Features are normalized to [0.0, 1.0] using adaptive EMA tracking, then combined into a weighted score:

\[S = \sum_{i=0}^{4} w_i \cdot \hat{f}_i\]

An onset/hangover state machine smooths the final decision.

class pyminidsp.VAD(*, threshold=None, onset_frames=None, hangover_frames=None, adaptation_rate=None, band_low_hz=None, band_high_hz=None, weights=None)[source]

Voice activity detector with adaptive feature normalization and onset/hangover smoothing.

Wraps the miniDSP C library’s stateful VAD API. The detector extracts five features per frame (energy, ZCR, spectral entropy, spectral flatness, band energy ratio), normalizes them adaptively, computes a weighted score, and applies an onset/hangover state machine.

Example

>>> detector = VAD(threshold=0.4)
>>> detector.calibrate(silence_frame, sample_rate=16000.0)
>>> decision, score, features = detector.process_frame(frame, 16000.0)
import pyminidsp as md

detector = md.VAD(threshold=0.4)

# Calibrate with silence
silence = md.white_noise(320, amplitude=0.0, seed=0)
for _ in range(10):
    detector.calibrate(silence, sample_rate=16000.0)

# Process a single frame
frame = md.sine_wave(320, amplitude=1.0, freq=1000.0, sample_rate=16000.0)
decision, score, features = detector.process_frame(frame, 16000.0)

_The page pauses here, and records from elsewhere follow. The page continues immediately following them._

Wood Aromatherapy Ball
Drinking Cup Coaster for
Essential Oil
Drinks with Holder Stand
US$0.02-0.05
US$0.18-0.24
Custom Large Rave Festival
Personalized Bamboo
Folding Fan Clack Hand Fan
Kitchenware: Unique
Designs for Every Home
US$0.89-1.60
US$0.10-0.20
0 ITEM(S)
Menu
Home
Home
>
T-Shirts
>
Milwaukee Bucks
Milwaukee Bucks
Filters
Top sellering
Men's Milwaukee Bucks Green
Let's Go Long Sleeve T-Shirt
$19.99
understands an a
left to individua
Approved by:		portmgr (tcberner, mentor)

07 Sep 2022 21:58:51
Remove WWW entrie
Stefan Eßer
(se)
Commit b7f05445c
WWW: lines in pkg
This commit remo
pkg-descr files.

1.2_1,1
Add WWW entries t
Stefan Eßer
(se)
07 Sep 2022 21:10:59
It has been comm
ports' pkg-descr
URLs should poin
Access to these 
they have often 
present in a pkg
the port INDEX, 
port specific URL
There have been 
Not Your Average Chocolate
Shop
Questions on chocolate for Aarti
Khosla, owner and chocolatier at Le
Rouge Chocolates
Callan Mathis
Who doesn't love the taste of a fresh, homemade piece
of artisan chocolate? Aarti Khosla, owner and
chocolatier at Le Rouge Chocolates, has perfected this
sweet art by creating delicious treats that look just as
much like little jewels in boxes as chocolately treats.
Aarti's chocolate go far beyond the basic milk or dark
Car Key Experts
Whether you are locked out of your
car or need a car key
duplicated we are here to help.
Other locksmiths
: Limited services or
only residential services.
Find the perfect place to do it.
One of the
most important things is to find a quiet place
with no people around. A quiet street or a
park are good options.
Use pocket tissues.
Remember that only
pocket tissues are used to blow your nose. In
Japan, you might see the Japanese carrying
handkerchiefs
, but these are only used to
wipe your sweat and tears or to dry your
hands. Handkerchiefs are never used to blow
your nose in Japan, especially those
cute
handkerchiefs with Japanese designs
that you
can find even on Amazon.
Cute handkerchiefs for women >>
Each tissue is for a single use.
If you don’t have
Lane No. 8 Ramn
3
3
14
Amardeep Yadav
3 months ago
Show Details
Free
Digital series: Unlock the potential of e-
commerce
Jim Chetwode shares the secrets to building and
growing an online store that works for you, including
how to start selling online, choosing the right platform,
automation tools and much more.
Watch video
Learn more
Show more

# Batch-process an entire signal
signal = md.sine_wave(16000, amplitude=1.0, freq=1000.0, sample_rate=16000.0)
decisions, scores, features = detector.process(signal, 16000.0, frame_len=320)
Parameters:
  • threshold (float | None)

  • onset_frames (int | None)

  • hangover_frames (int | None)

  • adaptation_rate (float | None)

  • band_low_hz (float | None)

  • band_high_hz (float | None)

  • weights (Sequence[float] | None)

calibrate(signal, sample_rate)[source]

Feed a known-silence frame to seed the adaptive normalization.

Call this on several silence frames before live processing to improve initial accuracy.

Parameters:
  • signal (ArrayLike) – Frame samples (1-D array).

  • sample_rate (float) – Sample rate in Hz.

Return type:

None

process_frame(signal, sample_rate)[source]

Process one audio frame and return the VAD decision.

Parameters:
  • signal (ArrayLike) – Frame samples (1-D array).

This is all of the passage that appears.